The resulting dataset will have fields: country, customer_id, and average_purchase_price.

`Statistical Analysis` : 
- Use descriptive statistics to summarize the average purchase price per customer for each country, including measures such as mean, median, and standard deviation.
- Conduct ANOVA tests to determine if there are statistically significant differences in the average purchase price across different countries. This will help assess whether any observed variations are meaningful or due to random chance.

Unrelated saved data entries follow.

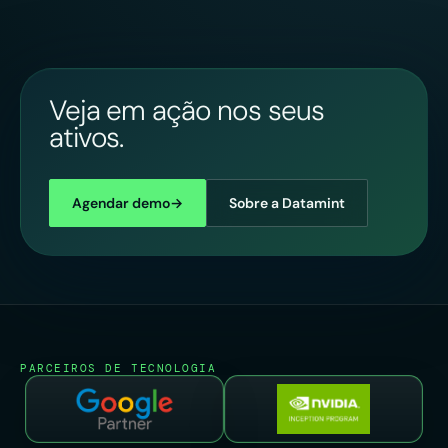
Veja em ação nos seus
ativos.
Agendar demo
→
Sobre a Datamint
PARCEIROS DE TECNOLOGIA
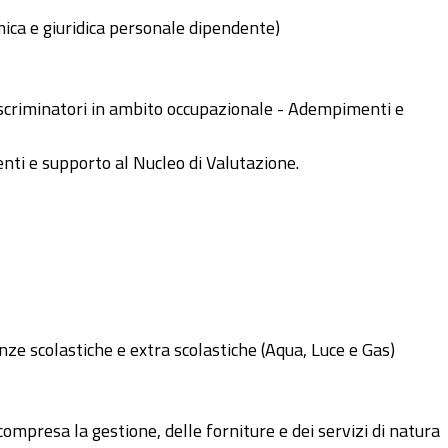
mica e giuridica personale dipendente)
scriminatori in ambito occupazionale - Adempimenti e
nti e supporto al Nucleo di Valutazione.
ze scolastiche e extra scolastiche (Aqua, Luce e Gas)
ompresa la gestione, delle forniture e dei servizi di natura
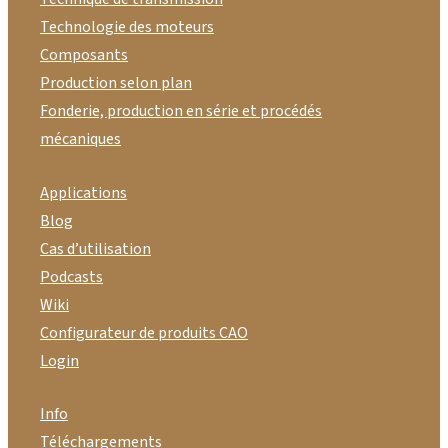
Technologie des moteurs
Composants
Production selon plan
Fonderie, production en série et procédés
mécaniques
Applications
Blog
Cas d’utilisation
Podcasts
Wiki
Configurateur de produits CAO
Login
Info
Téléchargements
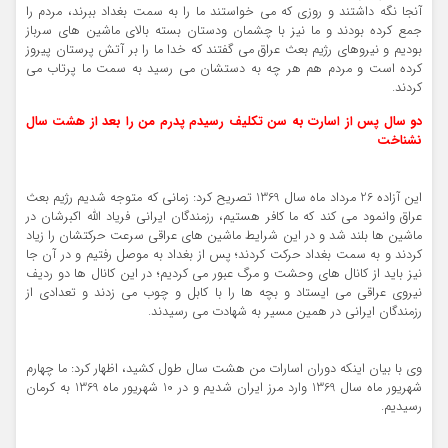
آنجا نگه داشتند و روزی که می خواستند ما را به سمت بغداد ببرند، مردم را
جمع کرده بودند و ما نیز با چشمان ودستان بسته بالای ماشین های سرباز
بودیم و نیروهای رژیم بعث عراق می گفتند که خدا ما را بر آتش پرستان پیروز
کرده است و مردم هم هر چه به دستشان می رسید به سمت ما پرتاب می
کردند.
دو سال پس از اسارت به سن تکلیف رسیدم پدرم من را بعد از هشت سال
نشناخت
این آزاده 26 مرداد ماه سال 1369 تصریح کرد: زمانی که متوجه شدیم رژیم بعث
عراق وانمود می کند که ما کافر هستیم، رزمندگان ایرانی فریاد الله اکبرشان در
ماشین ها بلند شد و در این شرایط ماشین های عراقی سرعت حرکتشان را زیاد
کردند و به سمت بغداد حرکت کردند؛ پس از بغداد به موصل رفتیم و در آن جا
نیز باید از کانال های وحشت و مرگ عبور می کردیم؛ در این کانال ها دو ردیف
نیروی عراقی می ایستاد و بچه ها را با کابل و چوب می زدند و تعدادی از
رزمندگان ایرانی در همین مسیر به شهادت می رسیدند.
وی با بیان اینکه دوران اسارات من هشت سال طول کشید، اظهار کرد: ما چهارم
شهریور ماه سال 1369 وارد مرز ایران شدیم و در 10 شهریور ماه 1369 به کرمان
رسیدیم.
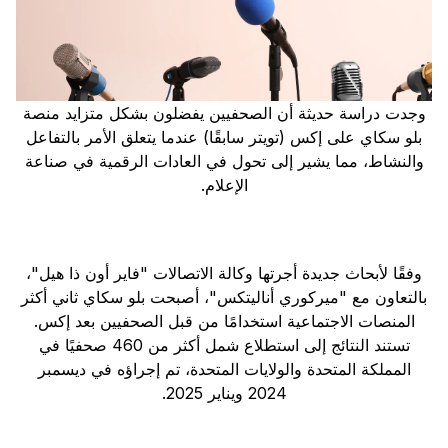
وجدت دراسة حديثة أن الصحفيين يفضلون بشكل متزايد منصة
بلو سكاي على إكس (تويتر سابقًا) عندما يتعلق الأمر بالتفاعل
والنشاط، مما يشير إلى تحول في العادات الرقمية في صناعة
الإعلام.
وفقًا لأبحاث جديدة أجرتها وكالة الاتصالات "فاير أون ذا هيل"،
بالتعاون مع "ميركوري أناليتكس"، أصبحت بلو سكاي ثاني أكثر
المنصات الاجتماعية استخدامًا من قبل الصحفيين بعد إكس.
تستند النتائج إلى استطلاع شمل أكثر من 460 صحفيًا في
المملكة المتحدة والولايات المتحدة، تم إجراؤه في ديسمبر
2024 ويناير 2025.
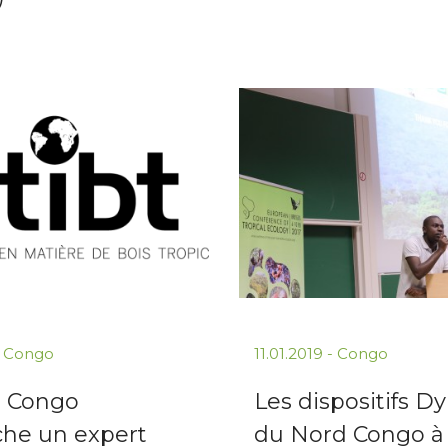
-
Congo
11.01.2019
-
Congo
T Congo
Les dispositifs D
che un expert
du Nord Congo à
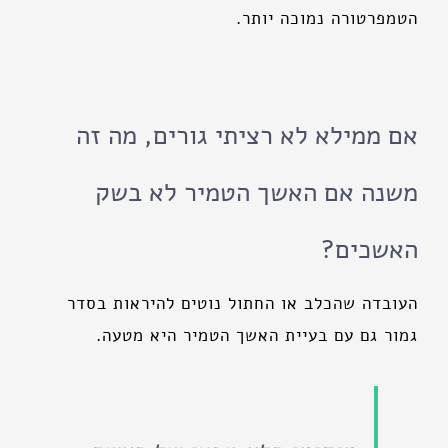
הטמפרטורה נמוכה יותר.
אם ממילא לא רציתי גורים, מה זה
משנה אם האשך הטמיר לא בשק
האשכים?
העובדה שהכלב או החתול נוטים להיראות בסדר
גמור גם עם בעיית האשך הטמיר היא מטעה.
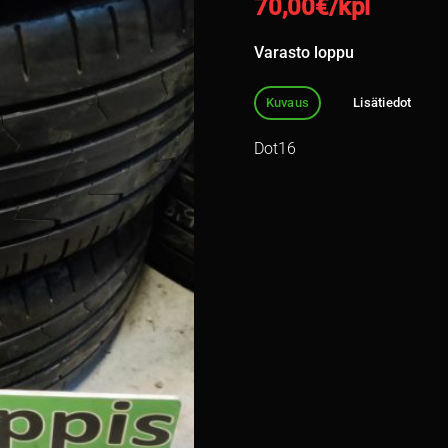
70,00
€/kpl
Varasto loppu
Kuvaus
Lisätiedot
Dot16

`Visualizations`: Create bar charts or box plots to visualize the average purchase price per customer by country. This will provide an intuitive view of how purchase behavior differs across regions.
Histograms can be useful to visualize the distribution of purchase prices within each country, highlighting patterns and potential outliers.

`Insights Extraction`: Based on the results of the statistical analysis and visualizations, draw conclusions about the differences in average purchase prices per customer across countries.
Identify potential factors influencing these differences, such as cultural preferences, economic conditions, or regional pricing strategies.

`Considerations`: Keep in mind that customer demographics and purchasing power may vary by country, which could influence average spending behavior. Incorporating these factors into further analysis may yield more insights.
Consider potential biases in the data, such as the number of transactions per customer or variations in service offerings across countries.